80/20 Rule in

Data Science


The 80/20 rule, also known as the Pareto principle, is a widely-used rule of thumb in data science. It states that roughly 80% of the effects come from 20% of the causes. This means that in any given situation, a small number of factors are likely to be responsible for the majority of the outcomes.

One example of the 80/20 rule in data science is in the field of predictive modeling. When building a predictive model, it is common to find that a small number of features (20%) are responsible for the majority of the predictive power (80%) of the model. This means that it is often not necessary to use all available features to build an effective model, and that a more parsimonious model with only the most important features can often be just as effective.

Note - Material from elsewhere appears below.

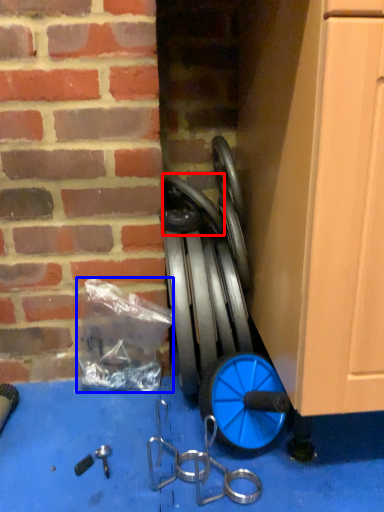 Question: Which point is closer to the camera, wheel (highlighted by a red box) or garbage (highlighted by a blue box)?

Choices:
 (A) wheel
 (B) garbage

Answer: (A)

Another example of the 80/20 rule in data science is in the analysis of customer data. In many cases, it is found that a small percentage of customers (20%) account for the majority of a company’s revenue (80%). This means that it is often more effective for a company to focus its marketing efforts on retaining and expanding business with these high-value customers, rather than trying to attract new customers.

Additional examples:

  1. In a dataset of customer purchases, 80% of the revenue is generated by 20% of the customers.
  2. In a dataset of web traffic, 80% of the pageviews come from 20% of the pages on the website.
  3. In a dataset of employee performance, 80% of the productivity is contributed by 20% of the employees.
  4. In a dataset of customer feedback, 80% of the complaints are related to 20% of the products.
  5. In a dataset of social media followers, 80% of the engagement is generated by 20% of the followers.

Overall, the 80/20 rule is a useful heuristic in data science that can help researchers and analysts identify the most important factors in a given situation, and focus their efforts on those factors in order to achieve the greatest impact.